ETA2023 Poster Presentations Treatment 2 (9 abstracts)
Unit of Endocrinology, Pisa University Hospital, Department of Clinical and Experimental Medicine, Pisa, Italy
Introduction: The majority of patients with radioiodine-refractory thyroid carcinoma (RAIR-TC) have an indolent disease and require active surveillance (AS) only, while those with progression of the disease (PD) may benefit from local treatment (LT) or systemic therapy with tyrosine-kinase inhibitors (TKI). In the literature, no data about the real impact of LTs in avoiding/delaying systemic treatment in RAIR-TC patients are present.
Objective: This study describes the impact of LTs in patients with RAIR-TC in progression not treated with TKI.
Patients and Methods: We retrospectively evaluated 279 patients RAIR-TC, referred to our institution from January 2016 to December 2021. Clinical examination, serum markers measurements and neck ultrasound were performed every 6-12 months. Disease staging was assessed by Total Body Computed Tomography and/or other imaging exams (Magnetic Resonance Imaging, Positron Emission Tomography/Computed Tomography and Bone Scintigraphy). PD was defined according to RECIST 1.1. Definition criteria of RAIR-TC and the indication to start a LT or systemic therapy with TKI were determined according to 2016 ATA guidelines.
Results: After the diagnosis of radioiodine-refractoriness (RR), 176/279 (63.1%) patients presented a PD. Of this group, 33/176 (18.7%) patients were assigned to AS, 44/176 (25.0 %) to LTs and 99/176 (56.3%) to TKI. Regarding the 44/176 (25.0%) patients that receiving LTs, the mean time from the initial diagnosis to the end of the follow-up was 12.8 years (interval 1.5-33.7 years).
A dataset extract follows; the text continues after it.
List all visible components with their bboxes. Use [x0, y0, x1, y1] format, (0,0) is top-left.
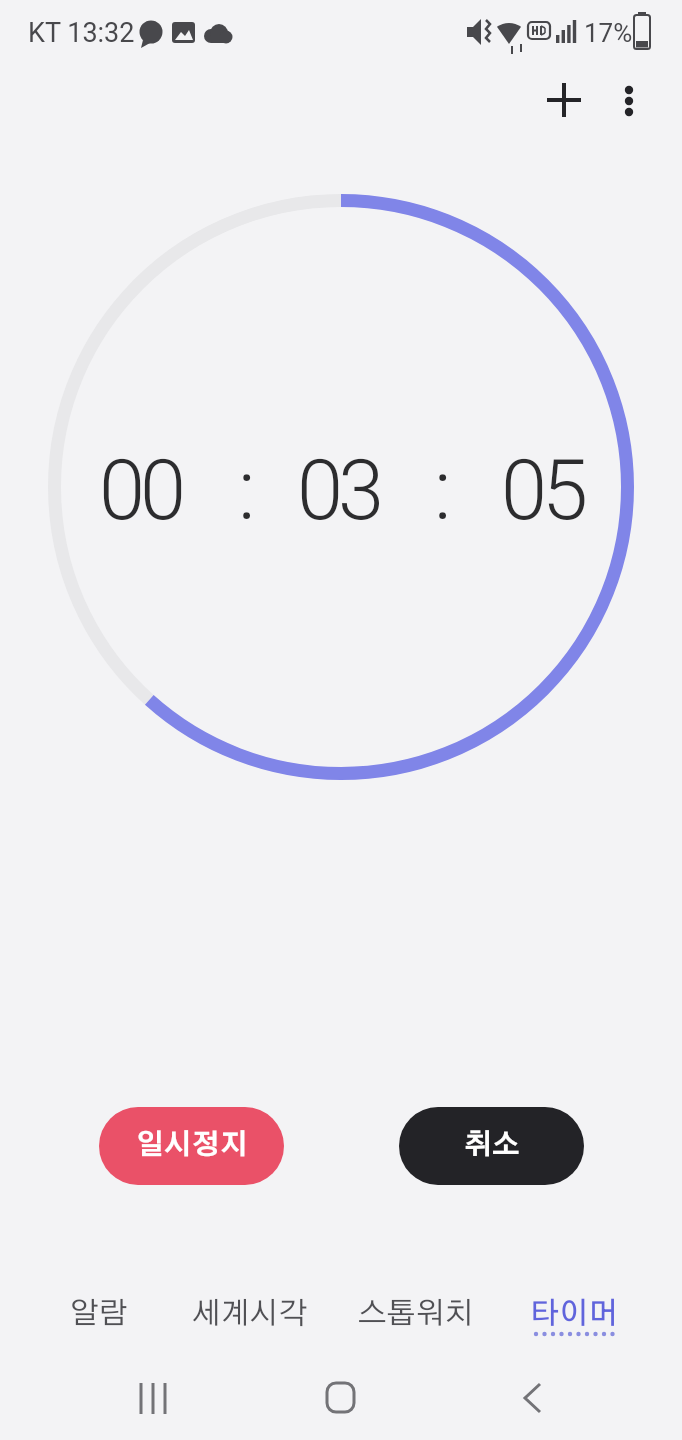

A total of 74 LTs were performed in the 44 patients. In particular, the following LTs were performed: 31/74 (42.0%) surgical treatment of local recurrence or lymphadenectomy, 19/74 (25.7%) external beam radiation therapy on the neck, 9/74 (12.2%) external beam radiation therapy on the bone metastases, 4/74 (5.4%) radiofrequency thermal ablation of local disease/lymph node metastases, 2/74 (2.7%) surgical excision of bone metastases, 2/74 (2.7%) surgical excision of lung metastases, 2/74 (2.7%) endoscopic laser unblocking and tracheal recanalization, 2/74 (2.7%) trans-arterial chemoembolization or radioembolization of liver metastases, 1/74 (1.3%) surgical excision of pancreatic metastases, 1/74 (1.3%) external beam radiation therapy on pulmonary metastases and 1/74 (1.3%) stereotaxic radiosurgery on brain metastases. The mean time from the first LTs to the end of the follow-up was 2.6 years (interval 0.6-20.4 years). During the follow-up after LTs, no patient started TKI and no patient deceased.
Conclusions: This study showed that 25.0% of RAIR-TC patients had a PD of either single lesions or single organs that can be treated with LTs. These LTs allowed to avoid or delay the systemic therapy with TKI that, as known, has a rather relevant impact on the quality of life of these patients.